Europe : "AQUALIBRIUM"

Le projet "AQUALIBRIUM" a été réalisé par un consortium constitué de Nexus (Allemagne), l’Université d’Alcala (Espagne) et l’Office International de l’eau, au titre du Vème Programme-Cadre de Recherche Communautaire, afin de dresser un état des lieux des cadres juridiques et des débats en cours sur le rôle des opérateurs privés, dans 14 contextes nationaux différents de gestion des services d'eau.

Les résultats de l’étude ont été édités sous forme d’un livre, dont les chapitres sont accessibles en ligne sur site de l’Oieau : www.oieau.org/aqualibrium

 
Les principales conclusions sont les suivantes :
 

- Les formes de participation du secteur privé

Dans la plupart des pays, l’organisation des services collectifs des eaux relève, sauf en Angleterre et au Pays de Galles, des "collectivités locales", municipalités ou collectivités de niveau institutionnel équivalent.

On rencontre tous types de solutions juridiques pour la gestion des services d’eau, allant d’une gestion exclusivement publique à une privatisation totale, en passant par différents degrés de participation du secteur privé (sous-traitance, délégation, etc.). Les collectivités en charge des services ont généralement la liberté de choix du mode d’organisation.

La participation du secteur privé dans la gestion des services d’eau potable et d’assainissement, courante dans plusieurs Pays, comme la France, demeure très largement minoritaire à l’échelle européenne et internationale.

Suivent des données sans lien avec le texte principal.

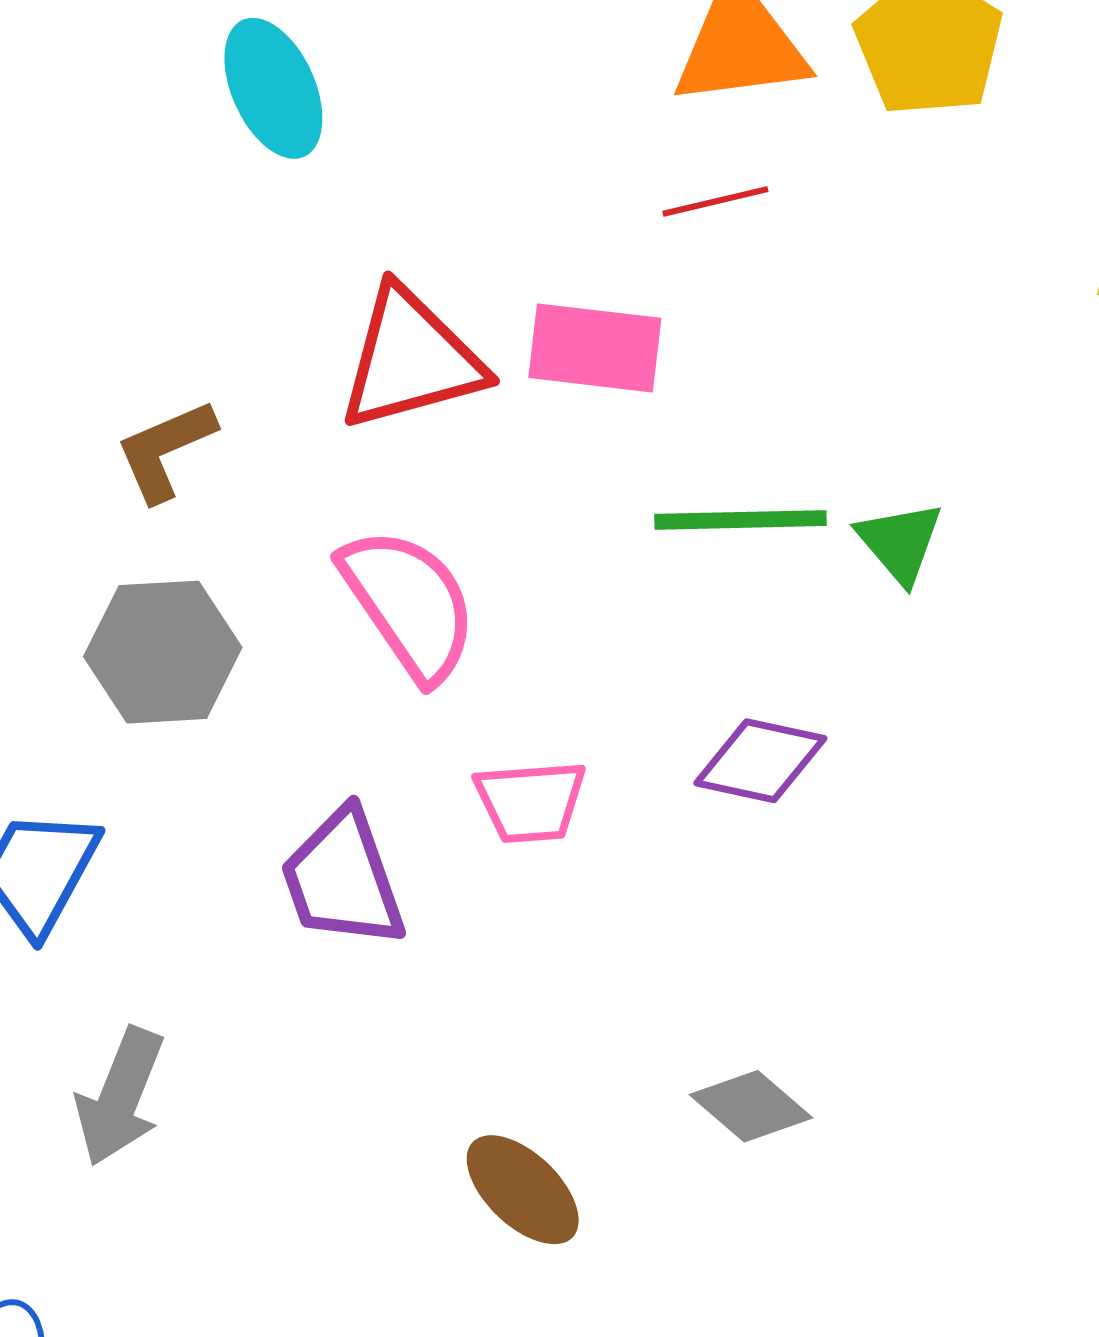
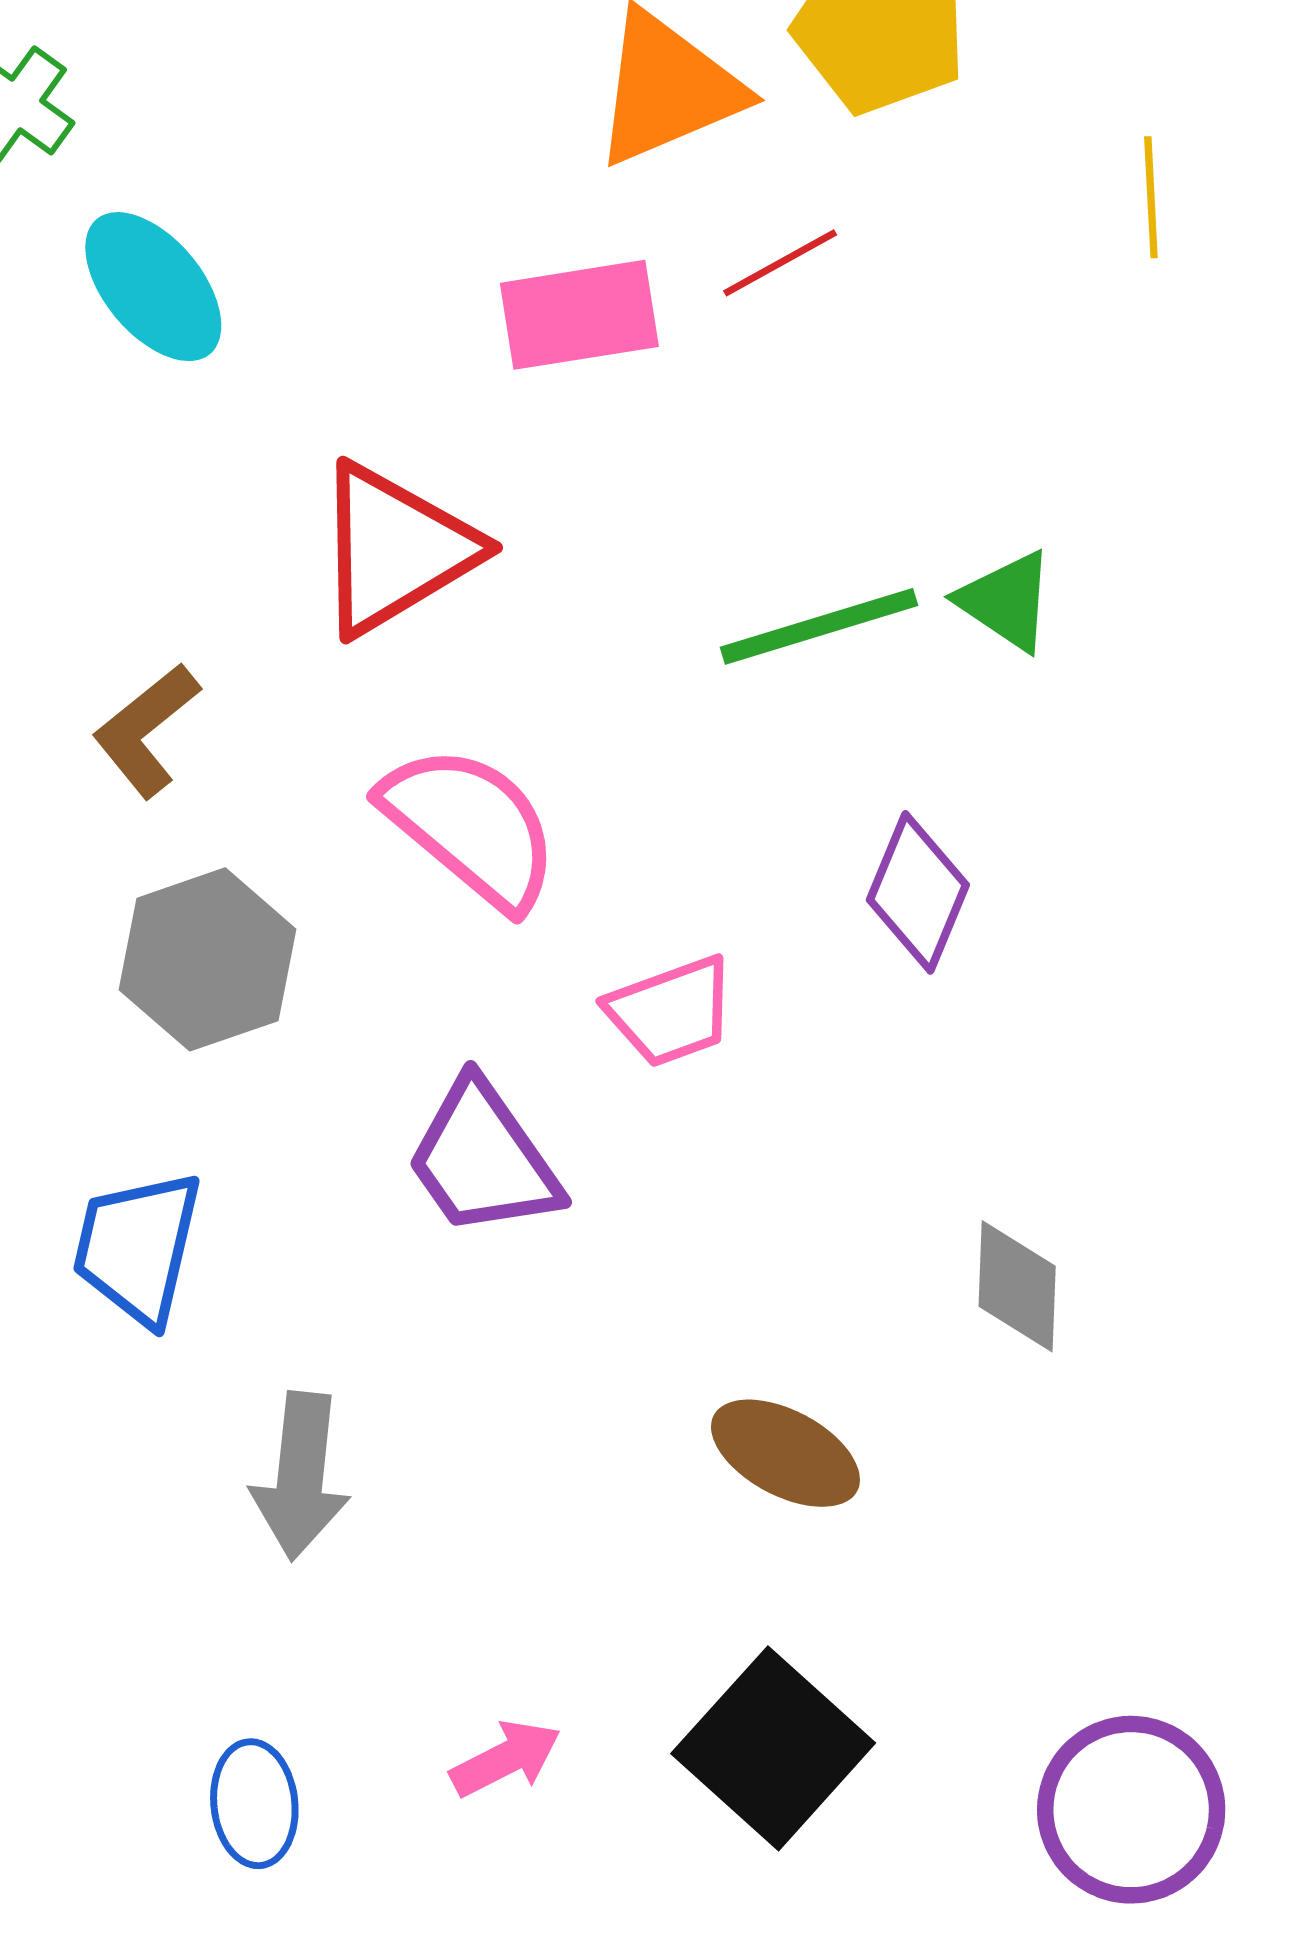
red line: (715, 201) -> (780, 263), moved
pink rectangle: (595, 348) -> (579, 315), moved
purple diamond: (760, 761) -> (918, 892), turned -64
gray diamond: (751, 1106) -> (1017, 1286), turned 67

Les formes de participation du secteur privé dans la gestion des services d’eau se regroupent en trois grandes catégories :

  • La sous-traitance, externalisation de certaines tâches sur la base d’un contrat, pour la fourniture de biens ou de services. Elle est surtout développée en Scandinavie.
  • Les partenariats public-privé (PPP), qui supposent une relation mutuellement équilibrée entre partenaires. On peut distinguer deux schémas majoritaires de PPP avec, d’une part, les sociétés à capital mixte, créées sur leur territoire par les collectivités qui sont actionnaires majoritaires, avec un ou plusieurs opérateurs privés (plus développée en milieu urbain et en Espagne et en Europe du Nord), et, d’autre part, les contrats de délégation, signés entre les collectivités et des opérateurs privés, en Europe selon deux catégories principales :


  • une délégation portant seulement sur l’exploitation du service,
  • une délégation qui intègre à la fois la réalisation des infrastructures et l’exploitation du service (contrats de la famille de la concession ou du BOT).
    • La privatisation complète, qui désigne les cas de cession totale au secteur privé de la propriété des services d’eau et de leurs infrastructures (l’Angleterre et le Pays de Galles en sont les seuls exemples).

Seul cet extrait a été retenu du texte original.